> [WORK ITEM]: Go through the records and copy each line where the string "Scanning" occurs.

> [RECORDS SHOWN]:
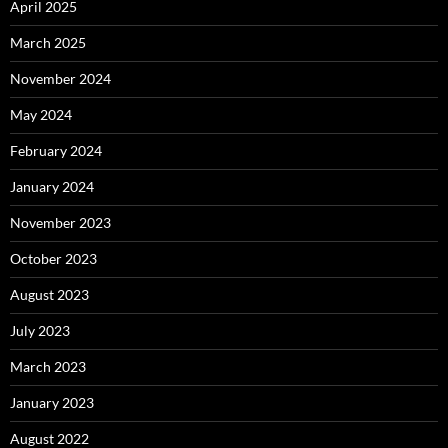
April 2025
March 2025
November 2024
May 2024
February 2024
January 2024
November 2023
October 2023
August 2023
July 2023
March 2023
January 2023
August 2022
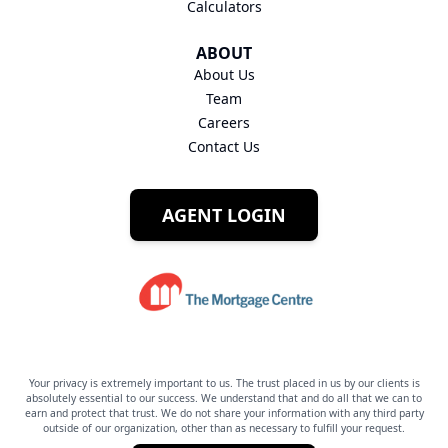
Calculators
ABOUT
About Us
Team
Careers
Contact Us
AGENT LOGIN
Your privacy is extremely important to us. The trust placed in us by our clients is
absolutely essential to our success. We understand that and do all that we can to
earn and protect that trust. We do not share your information with any third party
outside of our organization, other than as necessary to fulfill your request.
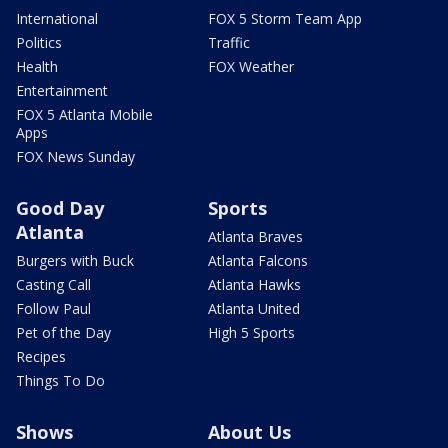
International
FOX 5 Storm Team App
Politics
Traffic
Health
FOX Weather
Entertainment
FOX 5 Atlanta Mobile
Apps
FOX News Sunday
Good Day
Sports
Atlanta
Atlanta Braves
Burgers with Buck
Atlanta Falcons
Casting Call
Atlanta Hawks
Follow Paul
Atlanta United
Pet of the Day
High 5 Sports
Recipes
Things To Do
Shows
About Us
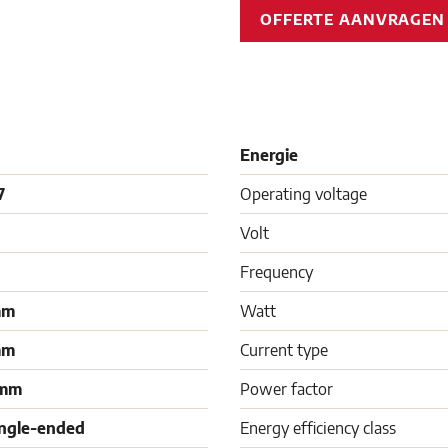
OFFERTE AANVRAGE
Energie
7
Operating voltage
Volt
Frequency
mm
Watt
mm
Current type
 mm
Power factor
ingle-ended
Energy efficiency class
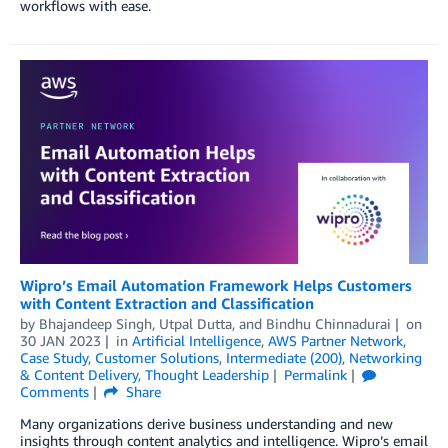
workflows with ease.
Wipro’s Email Automation Framework Helps Customers
with Content Extraction and Classification
by
Bhajandeep Singh
,
Utpal Dutta
, and
Bindhu Chinnadurai
on
30 JAN 2023
in
Artificial Intelligence
,
AWS Partner Network
,
Case Study
,
Customer Solutions
,
Intermediate (200)
,
Networking
& Content Delivery
,
Thought Leadership
Permalink
Comments
Share
Many organizations derive business understanding and new
insights through content analytics and intelligence. Wipro’s email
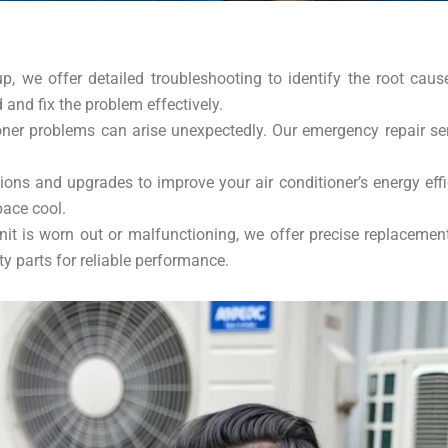
up, we offer detailed troubleshooting to identify the root cau
d and fix the problem effectively.
ner problems can arise unexpectedly. Our emergency repair se
s and upgrades to improve your air conditioner’s energy effic
pace cool.
nit is worn out or malfunctioning, we offer precise replaceme
y parts for reliable performance.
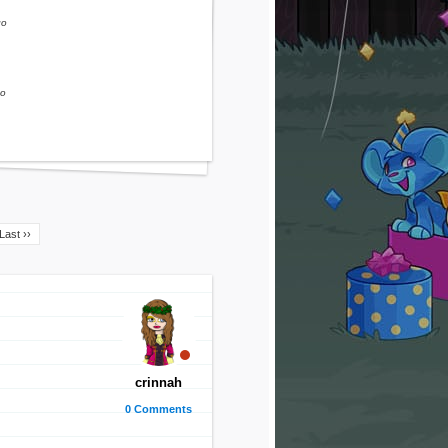
go
go
Last ››
crinnah
0 Comments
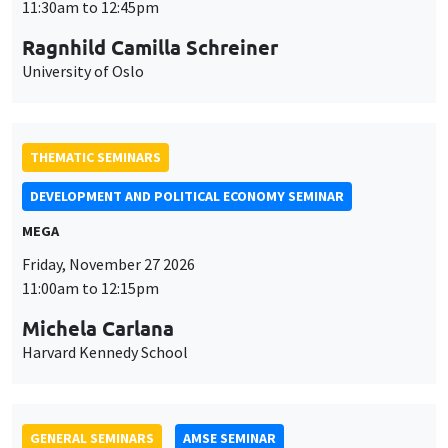
DEVELOPMENT AND POLITICAL ECONOMY SEMINAR
MEGA
Friday, November 27 2026
11:00am to 12:15pm
Michela Carlana
Harvard Kennedy School
GENERAL SEMINARS
AMSE SEMINAR
Îlot Bernard du Bois
Amphitheatre
Monday, November 30 2026
11:30am to 12:45pm
Manon Garrouste
Université Paris-Saclay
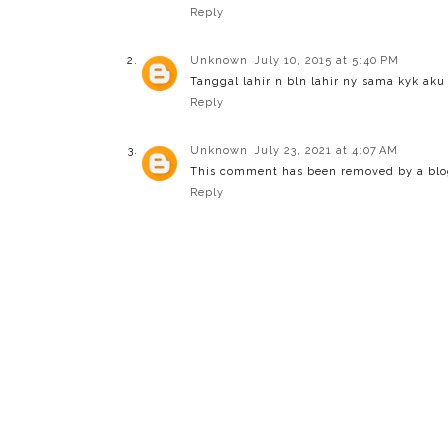
Reply
Unknown
July 10, 2015 at 5:40 PM
Tanggal lahir n bln lahir ny sama kyk aku
Reply
Unknown
July 23, 2021 at 4:07 AM
This comment has been removed by a blog
Reply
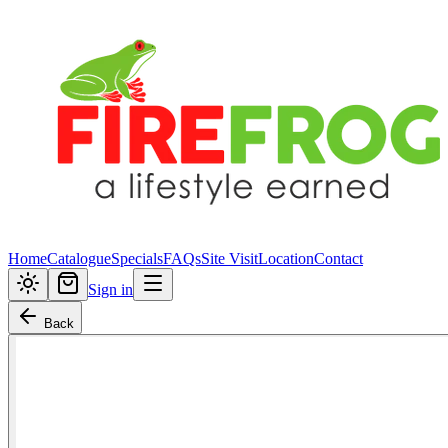
Home
Catalogue
Specials
FAQs
Site Visit
Location
Contact
Sign in
Back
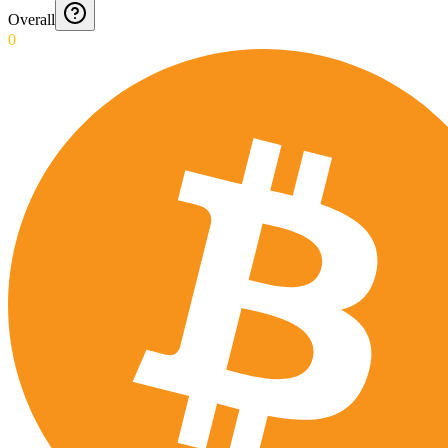
Overall
0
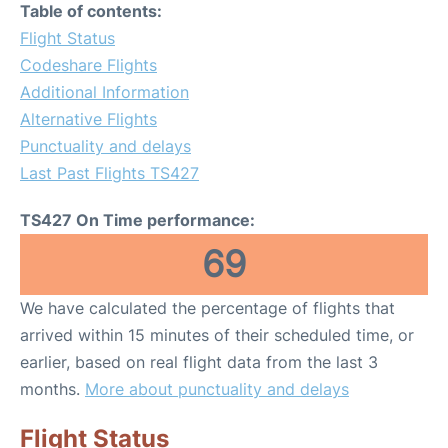
Table of contents:
Flight Status
Codeshare Flights
Additional Information
Alternative Flights
Punctuality and delays
Last Past Flights TS427
TS427 On Time performance:
69
We have calculated the percentage of flights that
arrived within 15 minutes of their scheduled time, or
earlier, based on real flight data from the last 3
months.
More about punctuality and delays
Flight Status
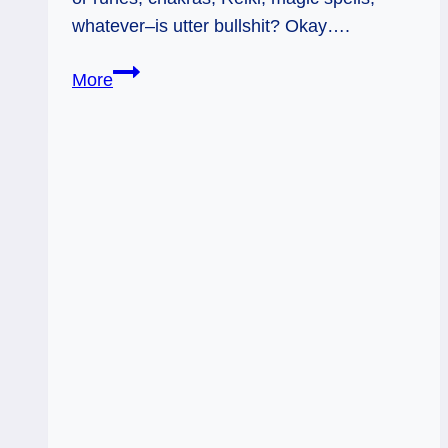
whatever–is utter bullshit? Okay….
Think
More
Tarot
is
a
crock?
Note
to
the
Woo-
Woo
Haters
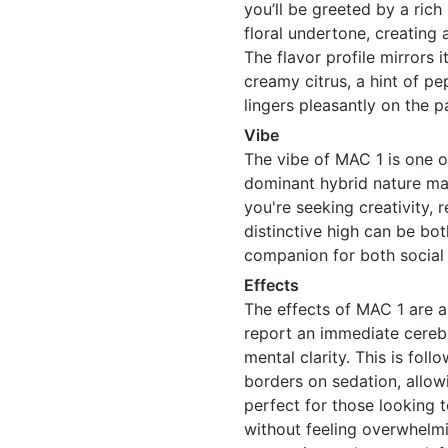
you’ll be greeted by a rich
floral undertone, creating 
The flavor profile mirrors 
creamy citrus, a hint of pe
lingers pleasantly on the p
Vibe
The vibe of MAC 1 is one o
dominant hybrid nature ma
you're seeking creativity, r
distinctive high can be bo
companion for both social 
Effects
The effects of MAC 1 are a
report an immediate cerebra
mental clarity. This is fol
borders on sedation, allow
perfect for those looking t
without feeling overwhelmi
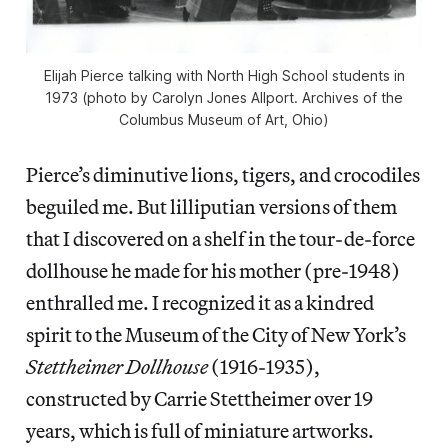
Elijah Pierce talking with North High School students in
1973 (photo by Carolyn Jones Allport. Archives of the
Columbus Museum of Art, Ohio)
Pierce’s diminutive lions, tigers, and crocodiles
beguiled me. But lilliputian versions of them
that I discovered on a shelf in the tour-de-force
dollhouse he made for his mother (pre-1948)
enthralled me. I recognized it as a kindred
spirit to the Museum of the City of New York’s
Stettheimer Dollhouse
(1916-1935),
constructed by Carrie Stettheimer over 19
years, which is full of miniature artworks.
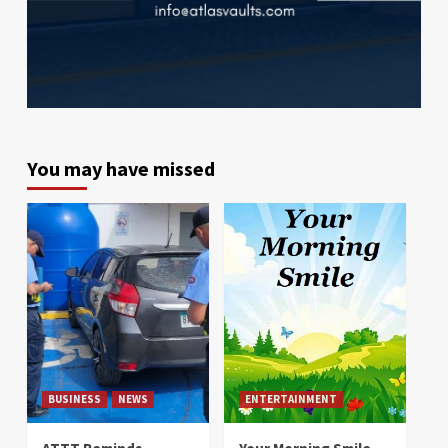
You may have missed
BUSINESS
NEWS
ENTERTAINMENT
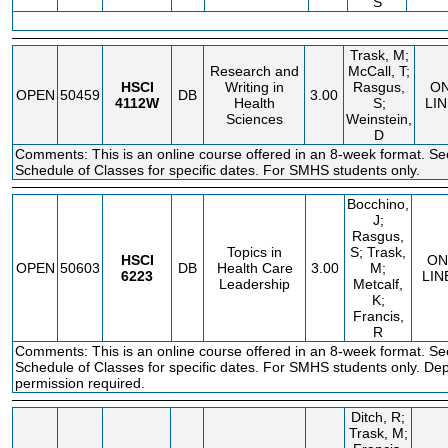
S
Trask, M;
Research and
McCall, T;
HSCI
Writing in
Rasgus,
O
OPEN
50459
DB
3.00
4112W
Health
S;
LIN
Sciences
Weinstein,
D
Comments: This is an online course offered in an 8-week format. Se
Schedule of Classes for specific dates. For SMHS students only.
Bocchino,
J;
Rasgus,
Topics in
S; Trask,
HSCI
ON
OPEN
50603
DB
Health Care
3.00
M;
6223
LIN
Leadership
Metcalf,
K;
Francis,
R
Comments: This is an online course offered in an 8-week format. Se
Schedule of Classes for specific dates. For SMHS students only. De
permission required.
Ditch, R;
Trask, M;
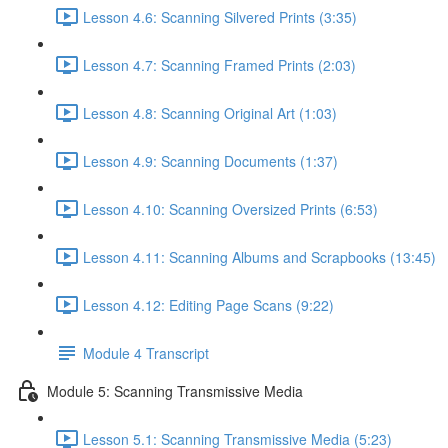
Lesson 4.6: Scanning Silvered Prints (3:35)
Lesson 4.7: Scanning Framed Prints (2:03)
Lesson 4.8: Scanning Original Art (1:03)
Lesson 4.9: Scanning Documents (1:37)
Lesson 4.10: Scanning Oversized Prints (6:53)
Lesson 4.11: Scanning Albums and Scrapbooks (13:45)
Lesson 4.12: Editing Page Scans (9:22)
Module 4 Transcript
Module 5: Scanning Transmissive Media
Lesson 5.1: Scanning Transmissive Media (5:23)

> [YOUR RESPONSE]:
Lesson 4.6: Scanning Silvered Prints (3:35)
Lesson 4.7: Scanning Framed Prints (2:03)
Lesson 4.8: Scanning Original Art (1:03)
Lesson 4.9: Scanning Documents (1:37)
Lesson 4.10: Scanning Oversized Prints (6:53)
Lesson 4.11: Scanning Albums and Scrapbooks (13:45)
Module 5: Scanning Transmissive Media
Lesson 5.1: Scanning Transmissive Media (5:23)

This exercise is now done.